Last week we have seen the video by Mike Wesch about the way in which students feel invisible and unimportant in the classroom setting and in their interactions with their professors. As I mentioned in our class, that was no news for me. Ever since I know myself as a student, I have experienced hardships and observed how it reflected to my own learning process. Coming from a family of teachers, having been taught in both public and private educational institutions, in classrooms which range from 250 to 5 students, took hundreds of standardized tests, as well as specialized ones, whose subjects range from language to science, literature to geography, I came to realize there is no singular way of learning. And yes, a privileged position makes a difference in one’s learning experience. For instance, as the daughter of two good teachers I have no choice but to learn and to achieve. I am sure Mike Welsch’s son will be a fierce learner and achiever, as well. The list of different circumstances may be extended however, what I am curious about is how I can make learning experience more beneficial and desirable for my students. As I go over this week’s materials I started to find answers to my question both as an instructor and to better understand my expectations as a student.
Throughout the week, I have been contemplating on my mission, my responsibility, my plan, my schedule ect. It included so many “my”s that I forgot my students have expectations from this class as well. It was not about me. This class was about them and their learning experience. As Ken Robinson mentioned in his talk, learning is an individual process, which requires curiosity and creativity.
My position as an instructor allowed me to organize the class in a self-centered fashion. All I need to do was to assume. Thus, Langer discusses how myths about learning structure the way we organize and act as teachers, leaving no room for mindfulness in the classroom environment. Thinking what I needed to do at the basic level would suffice to clear my conscious about my responsibility as a teacher.
The rigidity of the habits reinforced by the myths about teaching and learning is mostly depended on the foundations of our education systems, command and control. How does this unbalanced power relation effect our teaching? What does it do to us as teachers? I argue that it may make us lazy, indifferent, self-centered, which in turn what we will be obsvering in our student’s attitudes towards the class. However, I believe the bigger danger lies in making us hold on to our teacher positions rather than being mindful about teaching and students’ learning process. Taking the myths and assumptions granted on teaching or following a certain standardized teacher attitude may prevent us from seeing our students and their needs. This is how we make them invisible and feel ignored.

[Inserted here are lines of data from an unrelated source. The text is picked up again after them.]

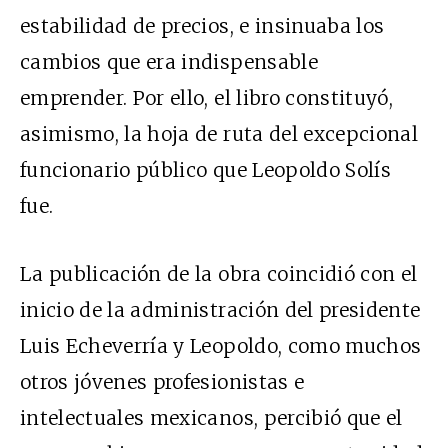
estabilidad de precios, e insinuaba los
cambios que era indispensable
emprender. Por ello, el libro constituyó,
asimismo, la hoja de ruta del excepcional
funcionario público que Leopoldo Solís
fue.
La publicación de la obra coincidió con el
inicio de la administración del presidente
Luis Echeverría y Leopoldo, como muchos
otros jóvenes profesionistas e
intelectuales mexicanos, percibió que el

Through his example on the Death Valley, Robinson underlines the importance of conditions that renders the learning experience either dormant or flourishing. I believe we first need to enable such environment through creating new categories, offering new ways of thinking, encouraging openness to new information, and raising awareness on more than one perspectives (Langer, 4). Most importantly, within the time we spare for preparing and lecturing, we shall prioritize student’s learning experience over our teaching position.